Structural analysis of a problem really is necessary. But it should not dissolve the problem itself.

You have pictured some bold move in your head, like starting a company, switching into a new field, raising an objection, taking a spontaneous trip, picking up a new hobby. And in the end the thing that stopped you was your own rational analysis.

It is necessary to dissect and discuss a problem rationally. But that habit slides very easily into an argument for the problem's impossibility, and from there into vetoing the proposal altogether.

It is like an immune system that overreacts. Analyzing a problem is, at its root, a form of self-protection. It calls on your reason to examine and understand the problem in advance, so it can offer sensible advice about what to do, and so it can let you back out reasonably when the problem turns out to be extremely hard or complicated.

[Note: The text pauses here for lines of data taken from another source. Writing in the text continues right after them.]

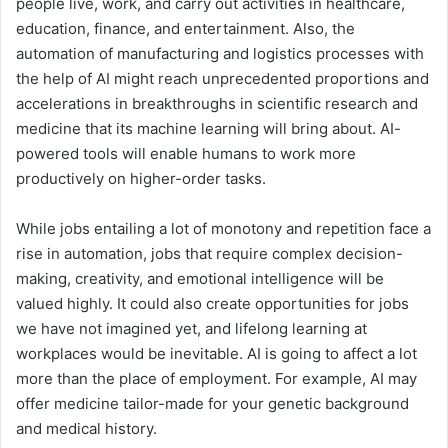
people live, work, and carry out activities in healthcare,
education, finance, and entertainment. Also, the
automation of manufacturing and logistics processes with
the help of AI might reach unprecedented proportions and
accelerations in breakthroughs in scientific research and
medicine that its machine learning will bring about. AI-
powered tools will enable humans to work more
productively on higher-order tasks.
While jobs entailing a lot of monotony and repetition face a
rise in automation, jobs that require complex decision-
making, creativity, and emotional intelligence will be
valued highly. It could also create opportunities for jobs
we have not imagined yet, and lifelong learning at
workplaces would be inevitable. AI is going to affect a lot
more than the place of employment. For example, AI may
offer medicine tailor-made for your genetic background
and medical history.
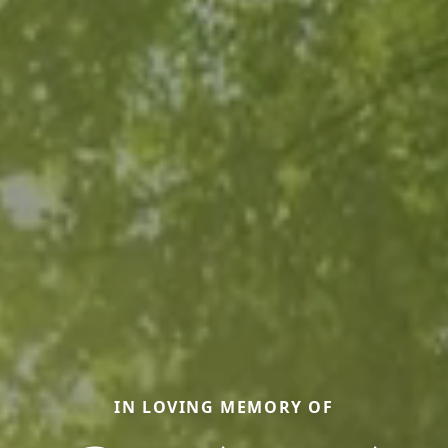
IN LOVING MEMORY OF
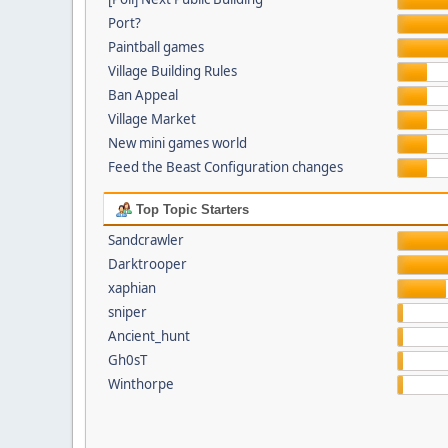
Port?
Paintball games
Village Building Rules
Ban Appeal
Village Market
New mini games world
Feed the Beast Configuration changes
Top Topic Starters
Sandcrawler
Darktrooper
xaphian
sniper
Ancient_hunt
Gh0sT
Winthorpe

But in the current climate, this turns very easily into learned helplessness. Right now most people face a life with few obviously workable plans for the future and few stable, predictable paths for personal growth. Especially after your own attempts hit a wall again and again, "reason" leans more and more toward giving you the avoidant answer.

So we become Person B. When we face a real predicament, we have a huge stock of theory and knowledge telling us this is a systemic, structural problem, that it has causes which made it inevitable, and that those very causes make any solution nontrivial and hard, that maybe there is no solution at all, or that trying to fix it will only make it worse.

So it is no surprise that people admire a brave, full-blooded act. Because it is exactly that slightly impulsive kind of idealism that can break free of the shackles of rational reflection.


Bad problems don't stop being bad because somebody's wrong about fault analysis.